## EXERCISE GOAL
Print verbatim the lines of the entries from the one containing "mine a fost" to the last, inclusive, and no others.

START EXTRACTED ENTRIES

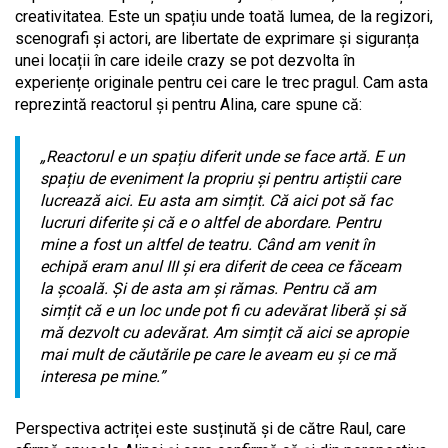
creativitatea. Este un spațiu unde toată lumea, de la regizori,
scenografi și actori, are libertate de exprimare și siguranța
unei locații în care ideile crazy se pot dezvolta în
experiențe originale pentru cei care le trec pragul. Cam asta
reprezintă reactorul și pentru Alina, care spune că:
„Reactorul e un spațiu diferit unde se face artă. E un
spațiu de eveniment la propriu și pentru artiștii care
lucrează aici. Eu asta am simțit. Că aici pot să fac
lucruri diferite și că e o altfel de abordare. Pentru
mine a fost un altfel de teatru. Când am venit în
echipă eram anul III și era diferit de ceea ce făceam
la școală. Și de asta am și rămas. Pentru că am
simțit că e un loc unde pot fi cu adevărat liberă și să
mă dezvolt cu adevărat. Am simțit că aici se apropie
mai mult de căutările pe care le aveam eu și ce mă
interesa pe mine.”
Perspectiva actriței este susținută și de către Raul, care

END EXTRACTED ENTRIES

## ANSWER
mine a fost un altfel de teatru. Când am venit în
echipă eram anul III și era diferit de ceea ce făceam
la școală. Și de asta am și rămas. Pentru că am
simțit că e un loc unde pot fi cu adevărat liberă și să
mă dezvolt cu adevărat. Am simțit că aici se apropie
mai mult de căutările pe care le aveam eu și ce mă
interesa pe mine.”
Perspectiva actriței este susținută și de către Raul, care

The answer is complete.